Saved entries
# # #
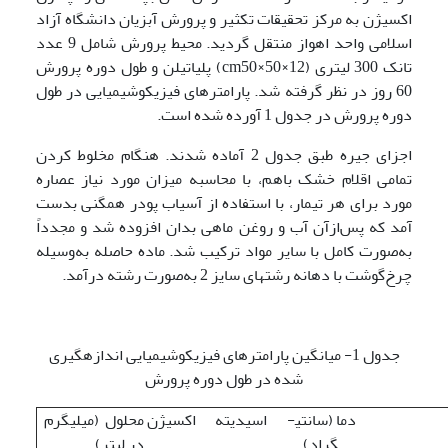
اکسیژن به مرکز تحقیقات تکثیر و پرورش آبزیان دانشگاه آزاد
اسلامی واحد اهواز منتقل گردید. محیط پرورش شامل 9 عدد
تانک 300 لیتری (cm50×50×12) پلی­اتیلن و طول دوره پرورش
60 روز در نظر گرفته شد. پارامترهای فیزیکوشیمیایی در طول
دوره پرورش در جدول 1 آورده شده است.
اجزای جیره طبق جدول 2 آماده شدند. هنگام مخلوط کردن
تمامی اقلام خشک باهم، با محاسبه میزان مورد نیاز عصاره
مورد برای هر تیمار، با استفاده از آسیاب پودر همگنی بدست
آمد که پس‌ازآن آب و روغن ماهی بدان افزوده شد و مجدداً
به‌صورت کامل با سایر مواد ترکیب شد. ماده حاصله به‌وسیله
چرخ‌گوشت با دهانه رشته­ای سایز 2 به‌صورت رشته درآمد.
جدول 1- میانگین پارامترهای فیزیکوشیمیایی اندازه­گیری
شده در طول دوره پرورش
دما (سانتی­
اسیدیته
اکسیژن محلول (میلی­گرم
گراد)
در لیتر)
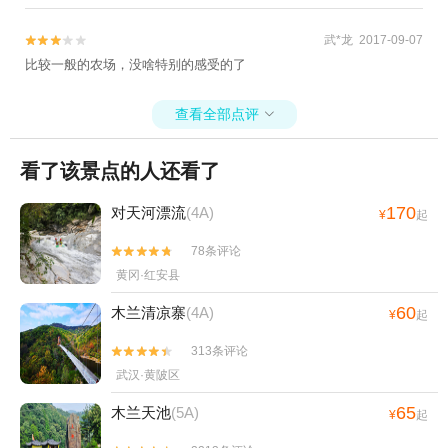
武*龙 2017-09-07


比较一般的农场，没啥特别的感受的了
查看全部点评

看了该景点的人还看了
170
对天河漂流
(4A)
¥
起
78条评论


黄冈·红安县
60
木兰清凉寨
(4A)
¥
起
313条评论


武汉·黄陂区
65
木兰天池
(5A)
¥
起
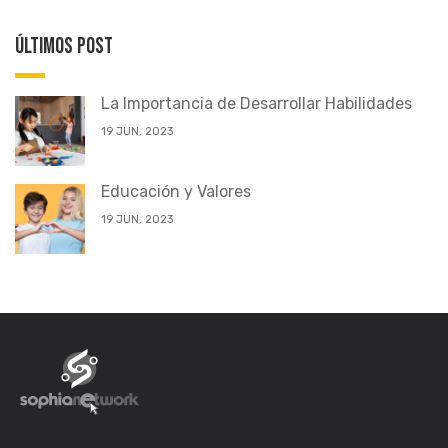
Últimos POST
La Importancia de Desarrollar Habilidades
19 JUN, 2023
Educación y Valores
19 JUN, 2023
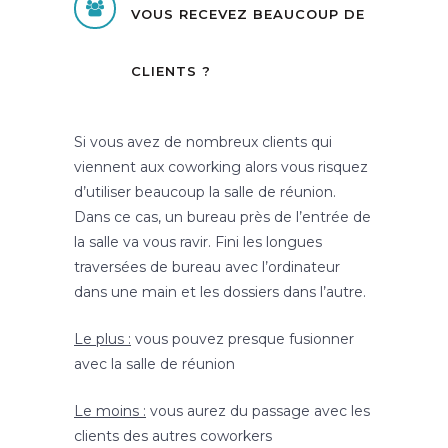
VOUS RECEVEZ BEAUCOUP DE
CLIENTS ?
Si vous avez de nombreux clients qui
viennent aux coworking alors vous risquez
d’utiliser beaucoup la salle de réunion.
Dans ce cas, un bureau près de l’entrée de
la salle va vous ravir. Fini les longues
traversées de bureau avec l’ordinateur
dans une main et les dossiers dans l’autre.
Le plus :
vous pouvez presque fusionner
avec la salle de réunion
Le moins :
vous aurez du passage avec les
clients des autres coworkers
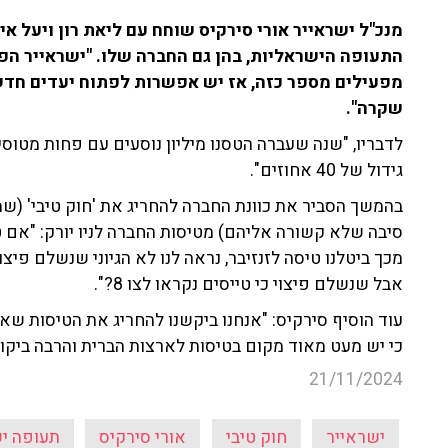
מנכ"ל ישראייר אורי סירקיס שוחח עם ליאת רון ויעל א
מפעילים מספר כזה, אז יש אפשרות לפתוח יעדים חדשי
שקרה".
גידול של 40 אחוזים".
בהמשך הסביר את כוונת החברה להחריג את 'חוק טיבי' (ש
מכך ביטלנו טיסה לזנזיבר, נראה לנו לא הגיוני שנשלם פיצו
אבל שנשלם פיצוי כי טייסים נקראו לצו 8?".
עוד הוסיף סירקיס: "אנחנו ביקשנו להחריג את הטיסות שאנ
כי יש מעט מאוד מקום בטיסות לארצות הברית והרבה ביק
21/11/2024
ישראייר
חוק טיבי
אורי סירקיס
תעופה י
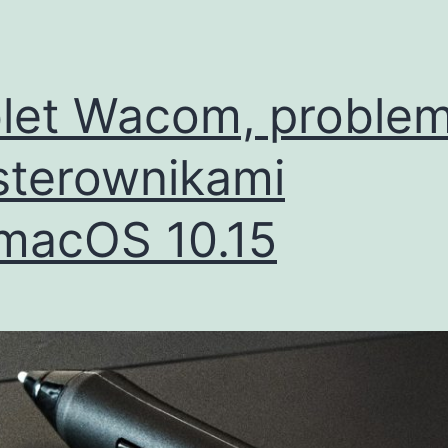
let Wacom, proble
sterownikami
macOS 10.15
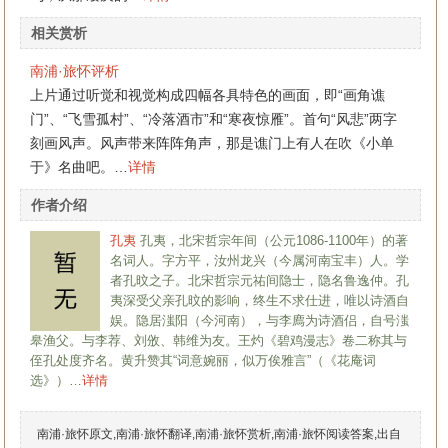
相关赏析
南浦·旅怀评析
上片通过听觉和视觉构成四幅各具特色的画面，即“画角谯
门”、“飞雪孤村”、“冷落酒市”和“寒夜惊雁”。首句“风悲”两字
刻画风声。风声带来阵阵角声，那是谯门上有人在吹《小单
于》名曲吧。…
详情
作者介绍
孔夷
孔夷，北宋哲宗年间（公元1086-1100年）的著
名词人。字方平，汝州龙兴（今属河南宝丰）人。学
者孔旼之子。北宋哲宗元祐间隐士，隐名鲁逸仲。孔
夷深受父亲孔旼的影响，终生不求仕进，唯以诗酒自
娱。隐居滍阳（今河南），与李廌为诗酒侣，自号滍
皋渔父。与李荐、刘攽、韩维为友。王灼《碧鸡漫志》卷二称其与
侄孔处度齐名。黄升赞其“词意婉丽，似万俟雅言”（《花庵词
选》）…
详情
南浦·旅怀原文,南浦·旅怀翻译,南浦·旅怀赏析,南浦·旅怀阅读答案,出自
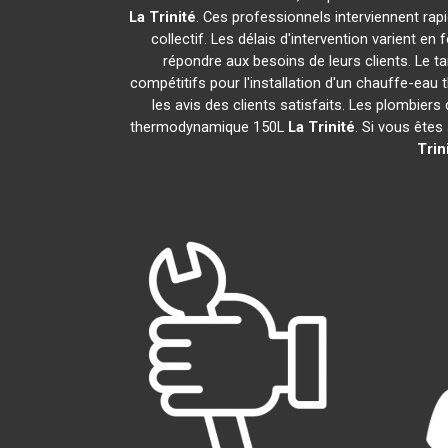
La Trinité
. Ces professionnels interviennent ra
collectif. Les délais d'intervention varient en
répondre aux besoins de leurs clients. Le t
compétitifs pour l'installation d'un chauffe-e
les avis des clients satisfaits. Les plombiers
thermodynamique 150L
La Trinité
. Si vous êtes
Trin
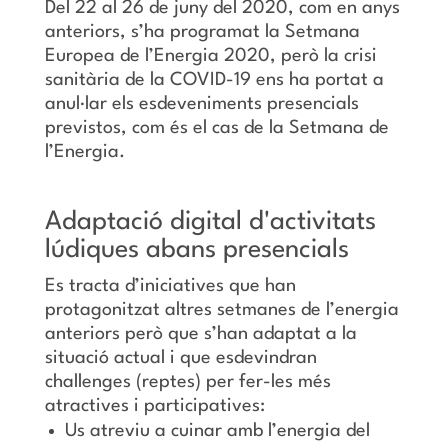
Del 22 al 26 de juny del 2020, com en anys
anteriors, s’ha programat la Setmana
Europea de l’Energia 2020, però la crisi
sanitària de la COVID-19 ens ha portat a
anul·lar els esdeveniments presencials
previstos, com és el cas de la Setmana de
l’Energia.
Adaptació digital d'activitats
lúdiques abans presencials
Es tracta d’iniciatives que han
protagonitzat altres setmanes de l’energia
anteriors però que s’han adaptat a la
situació actual i que esdevindran
challenges (reptes) per fer-les més
atractives i participatives:
Us atreviu a cuinar amb l’energia del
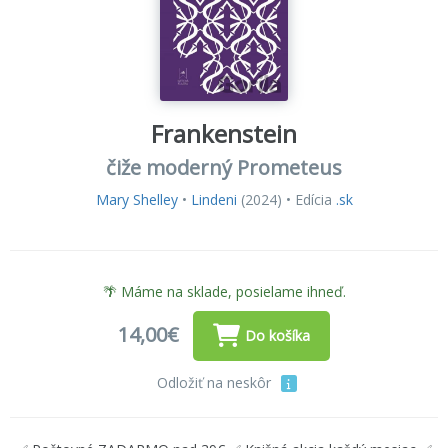
Frankenstein
čiže moderný Prometeus
Mary Shelley
•
Lindeni
(2024) • Edícia
.sk
🌴 Máme na sklade, posielame ihneď.
14,00€
Do košíka
Odložiť na neskôr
# # #
→ **Problem details**:
Could every record be given again exactly, with its pictures left out?

→ **Answer space**:
اکسیژن به مرکز تحقیقات تکثیر و پرورش آبزیان دانشگاه آزاد
اسلامی واحد اهواز منتقل گردید. محیط پرورش شامل 9 عدد
تانک 300 لیتری (cm50×50×12) پلی­اتیلن و طول دوره پرورش
60 روز در نظر گرفته شد. پارامترهای فیزیکوشیمیایی در طول
دوره پرورش در جدول 1 آورده شده است.
اجزای جیره طبق جدول 2 آماده شدند. هنگام مخلوط کردن
تمامی اقلام خشک باهم، با محاسبه میزان مورد نیاز عصاره
مورد برای هر تیمار، با استفاده از آسیاب پودر همگنی بدست
آمد که پس‌ازآن آب و روغن ماهی بدان افزوده شد و مجدداً
به‌صورت کامل با سایر مواد ترکیب شد. ماده حاصله به‌وسیله
چرخ‌گوشت با دهانه رشته­ای سایز 2 به‌صورت رشته درآمد.
جدول 1- میانگین پارامترهای فیزیکوشیمیایی اندازه­گیری
شده در طول دوره پرورش
دما (سانتی­
اسیدیته
اکسیژن محلول (میلی­گرم
گراد)
در لیتر)
武*龙 2017-09-07


比较一般的农场，没啥特别的感受的了
查看全部点评

看了该景点的人还看了
170
对天河漂流
(4A)
¥
起
78条评论


黄冈·红安县
60
木兰清凉寨
(4A)
¥
起
313条评论


武汉·黄陂区
65
木兰天池
(5A)
¥
起
Últimos POST
La Importancia de Desarrollar Habilidades
19 JUN, 2023
Educación y Valores
19 JUN, 2023
VOUS RECEVEZ BEAUCOUP DE
CLIENTS ?
Si vous avez de nombreux clients qui
viennent aux coworking alors vous risquez
d’utiliser beaucoup la salle de réunion.
Dans ce cas, un bureau près de l’entrée de
la salle va vous ravir. Fini les longues
traversées de bureau avec l’ordinateur
dans une main et les dossiers dans l’autre.
Le plus :
vous pouvez presque fusionner
avec la salle de réunion
Le moins :
vous aurez du passage avec les
clients des autres coworkers
מנכ"ל ישראייר אורי סירקיס שוחח עם ליאת רון ויעל א
מפעילים מספר כזה, אז יש אפשרות לפתוח יעדים חדשי
שקרה".
גידול של 40 אחוזים".
בהמשך הסביר את כוונת החברה להחריג את 'חוק טיבי' (ש
מכך ביטלנו טיסה לזנזיבר, נראה לנו לא הגיוני שנשלם פיצו
אבל שנשלם פיצוי כי טייסים נקראו לצו 8?".
עוד הוסיף סירקיס: "אנחנו ביקשנו להחריג את הטיסות שאנ
כי יש מעט מאוד מקום בטיסות לארצות הברית והרבה ביק
21/11/2024
ישראייר
חוק טיבי
אורי סירקיס
תעופה י
let Wacom, proble
sterownikami
macOS 10.15
相关赏析
南浦·旅怀评析
上片通过听觉和视觉构成四幅各具特色的画面，即“画角谯
门”、“飞雪孤村”、“冷落酒市”和“寒夜惊雁”。首句“风悲”两字
刻画风声。风声带来阵阵角声，那是谯门上有人在吹《小单
于》名曲吧。…
详情
作者介绍
孔夷
孔夷，北宋哲宗年间（公元1086-1100年）的著
名词人。字方平，汝州龙兴（今属河南宝丰）人。学
者孔旼之子。北宋哲宗元祐间隐士，隐名鲁逸仲。孔
夷深受父亲孔旼的影响，终生不求仕进，唯以诗酒自
娱。隐居滍阳（今河南），与李廌为诗酒侣，自号滍
皋渔父。与李荐、刘攽、韩维为友。王灼《碧鸡漫志》卷二称其与
侄孔处度齐名。黄升赞其“词意婉丽，似万俟雅言”（《花庵词
选》）…
详情
南浦·旅怀原文,南浦·旅怀翻译,南浦·旅怀赏析,南浦·旅怀阅读答案,出自
La Trinité
. Ces professionnels interviennent ra
collectif. Les délais d'intervention varient en
répondre aux besoins de leurs clients. Le t
compétitifs pour l'installation d'un chauffe-e
les avis des clients satisfaits. Les plombiers
thermodynamique 150L
La Trinité
. Si vous êtes
Trin
Del 22 al 26 de juny del 2020, com en anys
anteriors, s’ha programat la Setmana
Europea de l’Energia 2020, però la crisi
sanitària de la COVID-19 ens ha portat a
anul·lar els esdeveniments presencials
previstos, com és el cas de la Setmana de
l’Energia.
Adaptació digital d'activitats
lúdiques abans presencials
Es tracta d’iniciatives que han
protagonitzat altres setmanes de l’energia
anteriors però que s’han adaptat a la
situació actual i que esdevindran
challenges (reptes) per fer-les més
atractives i participatives:
Us atreviu a cuinar amb l’energia del
Frankenstein
čiže moderný Prometeus
Mary Shelley
•
Lindeni
(2024) • Edícia
.sk
🌴 Máme na sklade, posielame ihneď.
14,00€
Do košíka
Odložiť na neskôr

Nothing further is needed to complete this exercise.